##### Records for the task #####

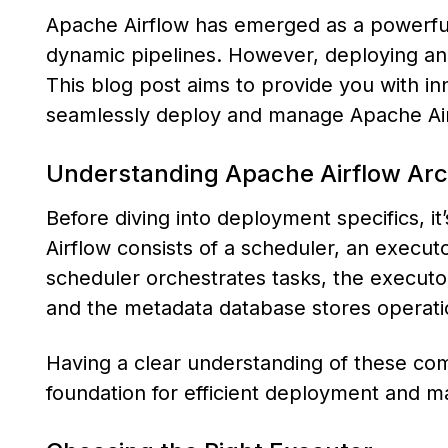
Apache Airflow has emerged as a powerful
dynamic pipelines. However, deploying and 
This blog post aims to provide you with inn
seamlessly deploy and manage Apache Air
Understanding Apache Airflow Arc
Before diving into deployment specifics, it
Airflow consists of a scheduler, an execu
scheduler orchestrates tasks, the executo
and the metadata database stores operati
Having a clear understanding of these com
foundation for efficient deployment and 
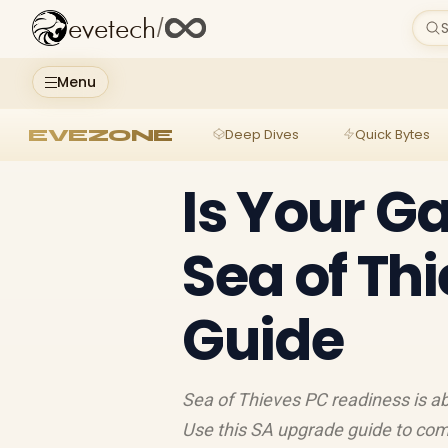
evetech
/
S
Menu
EVEZONE
Deep Dives
Quick Bytes
Is Your G
Sea of Th
Guide
Sea of Thieves PC readiness is a
Use this SA upgrade guide to comp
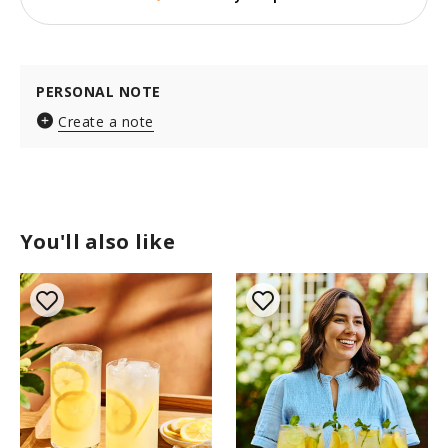
PERSONAL NOTE
Create a note
You'll also like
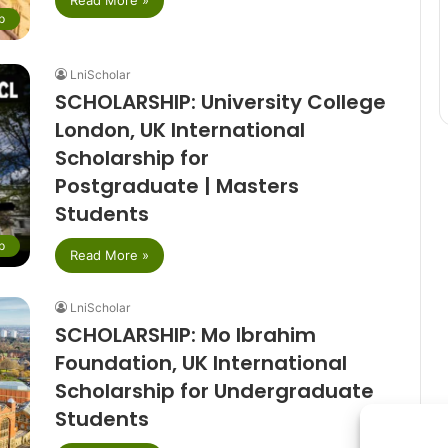
p
LniScholar
SCHOLARSHIP: University College
London, UK International
Scholarship for
Postgraduate | Masters
Students
p
Read More »
LniScholar
SCHOLARSHIP: Mo Ibrahim
Foundation, UK International
Scholarship for Undergraduate
Students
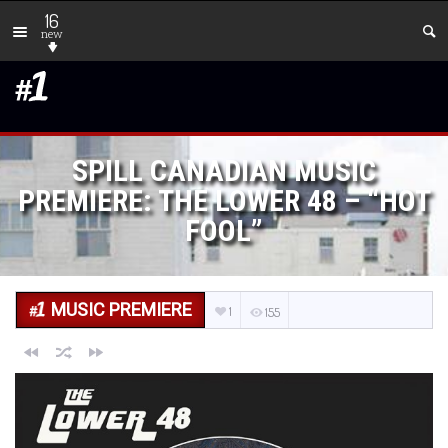
16
new
SPILL CANADIAN MUSIC
PREMIERE: THE LOWER 48 – “HOT
FOOL”
MUSIC PREMIERE
1
155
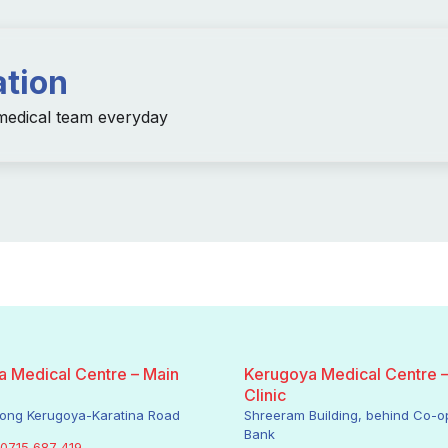
ation
 medical team everyday
 Medical Centre – Main
Kerugoya Medical Centre 
Clinic
along Kerugoya-Karatina Road
Shreeram Building, behind Co-o
Bank
0715 687 419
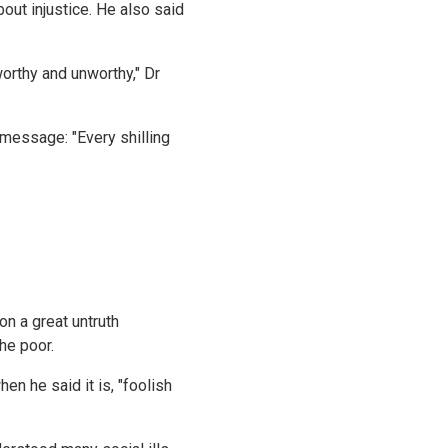
ut injustice. He also said
worthy and unworthy," Dr
message: "Every shilling
on a great untruth
he poor.
n he said it is, "foolish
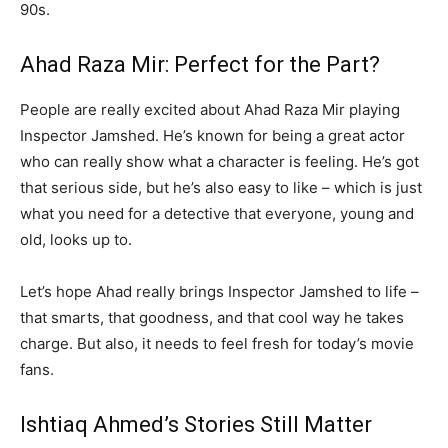
90s.
Ahad Raza Mir: Perfect for the Part?
People are really excited about Ahad Raza Mir playing
Inspector Jamshed. He’s known for being a great actor
who can really show what a character is feeling. He’s got
that serious side, but he’s also easy to like – which is just
what you need for a detective that everyone, young and
old, looks up to.
Let’s hope Ahad really brings Inspector Jamshed to life –
that smarts, that goodness, and that cool way he takes
charge. But also, it needs to feel fresh for today’s movie
fans.
Ishtiaq Ahmed’s Stories Still Matter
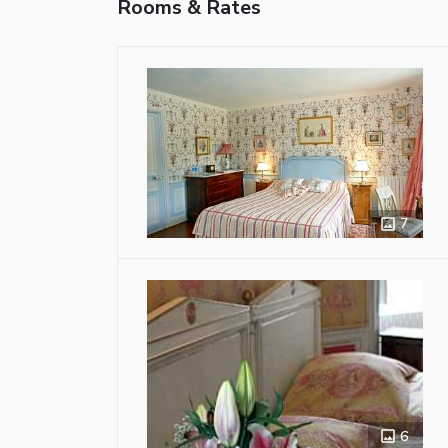
Rooms & Rates
7
6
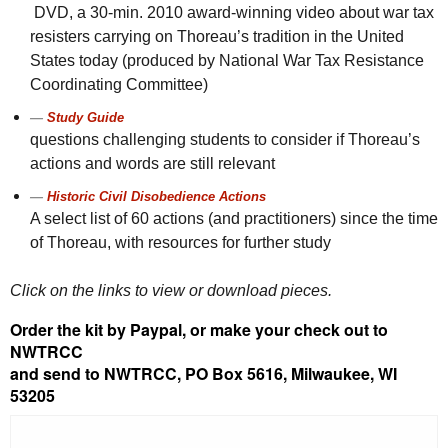
DVD
, a 30-
min.
2010 award-winning video about war tax
resisters carrying on Thoreau’s tradition in the United
States today (produced by National War Tax Resistance
Coordinating Committee)
Study Guide
questions challenging students to consider if Thoreau’s
actions and words are still relevant
Historic Civil Disobedience Actions
A select list of 60 actions (and practitioners) since the time
of Thoreau, with resources for further study
Click on the links to view or download pieces.
Order the kit by Paypal, or make your check out to
NWTRCC
and send to NWTRCC, PO Box 5616, Milwaukee, WI
53205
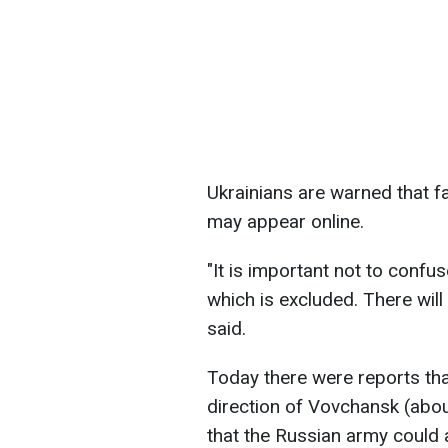
Ukrainians are warned that f
may appear online.
"It is important not to confuse
which is excluded. There will 
said.
Today there were reports that 
direction of Vovchansk (abou
that the Russian army could a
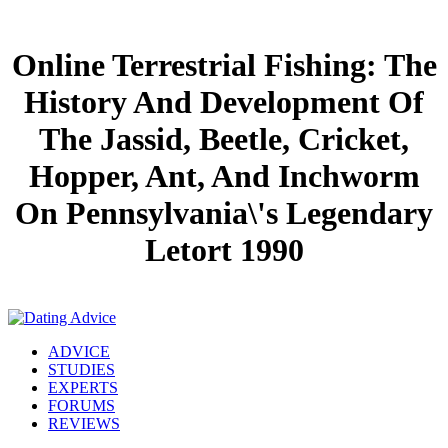
Online Terrestrial Fishing: The
History And Development Of
The Jassid, Beetle, Cricket,
Hopper, Ant, And Inchworm
On Pennsylvania\'s Legendary
Letort 1990
ADVICE
STUDIES
EXPERTS
FORUMS
REVIEWS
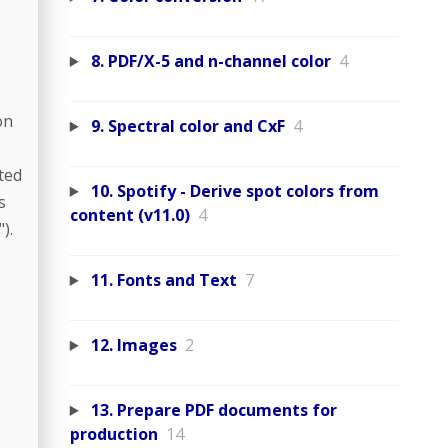
8. PDF/X-5 and n-channel color
4
on
9. Spectral color and CxF
4
ted
10. Spotify - Derive spot colors from
s
content (v11.0)
4
).
11. Fonts and Text
7
12. Images
2
13. Prepare PDF documents for
production
14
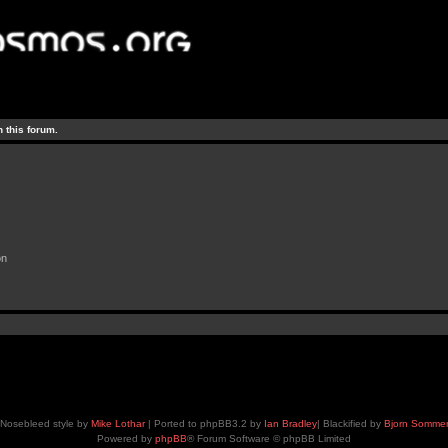
 this forum.
on
Nosebleed style by
Mike Lothar
| Ported to phpBB3.2 by
Ian Bradley
| Blackified by
Bjorn Somme
Powered by
phpBB
® Forum Software © phpBB Limited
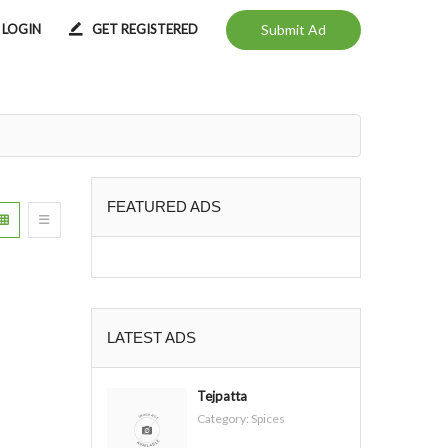
LOGIN
GET REGISTERED
Submit Ad
FEATURED ADS
LATEST ADS
Tejpatta
Category:
Spices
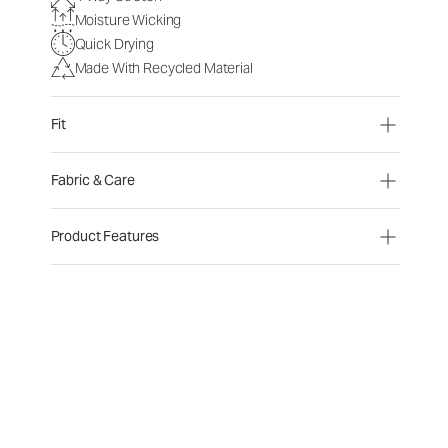
Moisture Wicking
Quick Drying
Made With Recycled Material
Fit
Fabric & Care
Product Features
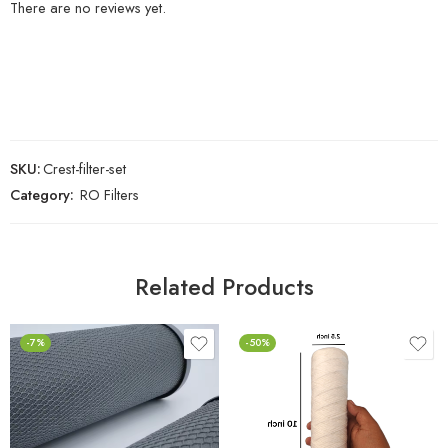
There are no reviews yet.
SKU:
Crest-filter-set
Category:
RO Filters
Related Products
-7%
-50%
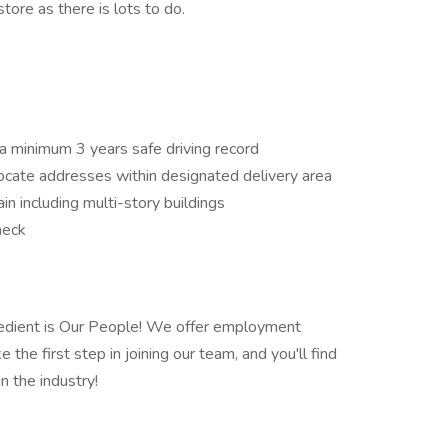
tore as there is lots to do.
 a minimum 3 years safe driving record
locate addresses within designated delivery area
n including multi-story buildings
heck
redient is Our People! We offer employment
 the first step in joining our team, and you'll find
n the industry!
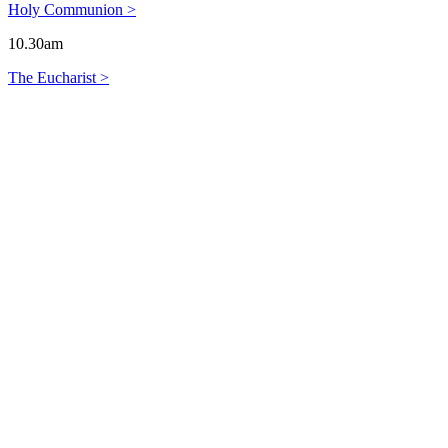
Holy Communion >
10.30am
The Eucharist >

#####

Search the entries for the word "Raza" and show every line that has it.

Answer to this exercise
Ahad Raza Mir: Perfect for the Part?
People are really excited about Ahad Raza Mir playing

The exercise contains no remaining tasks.